Suzie Binti Aitor, 18, wants to be a nurse. Meanwhile, Agnes Jackson, 18, hopes to be a teacher.
All three are in Sydney, boarding for three weeks at Barker College, one of Australia’s most historic private schools.
The trio’s presence in Sydney is a bright, shining, living memorial to the Australian Prisoners of War who died in one of the most infamous crimes of World War II: the Sandakan Death Marches.
In 1942/3, 2500 Australian and British POWs captured in the “Fall of Singapore” were transferred by the Japanese to what is now Sabah, Malaysia.
Under gunpoint and starvation rations, they built a new airstrip at Sandakan.
But in January 1945, the Allies bombed the airstrip and the Japanese began moving the POWs on a series of forced marches to a jungle death camp at Ranau.
None of the 1400 Australians and British POWs left in the Sandakan camp survived. And 1047 POWs died on the death, marches.

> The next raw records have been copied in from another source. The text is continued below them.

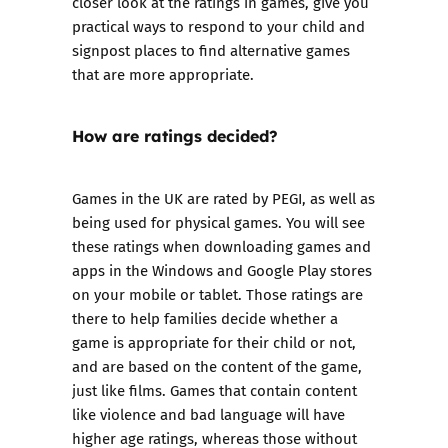
closer look at the ratings in games, give you
practical ways to respond to your child and
signpost places to find alternative games
that are more appropriate.
How are ratings decided?
Games in the UK are rated by PEGI, as well as
being used for physical games. You will see
these ratings when downloading games and
apps in the Windows and Google Play stores
on your mobile or tablet. Those ratings are
there to help families decide whether a
game is appropriate for their child or not,
and are based on the content of the game,
just like films. Games that contain content
like violence and bad language will have
higher age ratings, whereas those without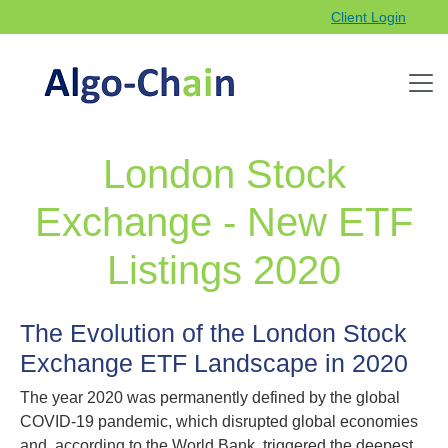
Client Login
London Stock
Exchange - New ETF
Listings 2020
The Evolution of the London Stock
Exchange ETF Landscape in 2020
The year 2020 was permanently defined by the global
COVID-19 pandemic, which disrupted global economies
and, according to the World Bank, triggered the deepest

Just six escapees survived to tell the truth. All were Australians – all were hidden by local Dusun Christian communities.
“The Dusun villagers hid the Australians for up to five weeks,” said historian Lynette Silver, author of Sandakan: A Conspiracy of Silence. “They never gave the POWs away despite the fact the Japanese were offering money and food to starving villagers if they handed over the POWs.
“The risks were enormous. Had the POWs been discovered, the Japanese would have killed everyone in the village.”
This week the girls changed out of their Barker College uniforms and donned native costume for a photograph honouring four Barker “Old Boys” who died in the atrocity. Each girl recited details of an “Old Boy”.
“Corporal James Lillyman was 34 when he enlisted in 1940,” Agnes said. “He was too ill to be sent on the death march and died, at 37, of starvation and malaria on June 17.”
Gunner Isaac Sefton ran a grazing property at Boggabri in north-west NSW,” Suzie continued, adding that in 1940, at 38, he not only got married but enlisted in the artillery.
“In 1945, the Japanese decided to march 455 of the ‘fittest’ POWs to Ranau to make use of their labour,” Suzie said. “Isaac died at Ranau on April 4, 1945, from beriberi and starvation.”
Genevia described Lance-Bombardier Charlie Starky as “a brilliant athlete” whose spring records set in the 1925 Barker College athletics carnival “weren’t broken for another 20 years”, she said. Starky died at Sandakan in January 1945 of starvation and malaria.
All three Barker Old Boys are commemorated in a plaque under the beautiful stained-glass windows at Sandakan’s St Michael’s Church which honour those POWs who died in Borneo. St Michael’s is where the POWs spent their first night on Borneo.
But a fourth Barker Old Boy has only recently been identified as a victim of Sandakan. Staff Sergeant Alan Waters lived most of his life in Darling Point with his wife and children.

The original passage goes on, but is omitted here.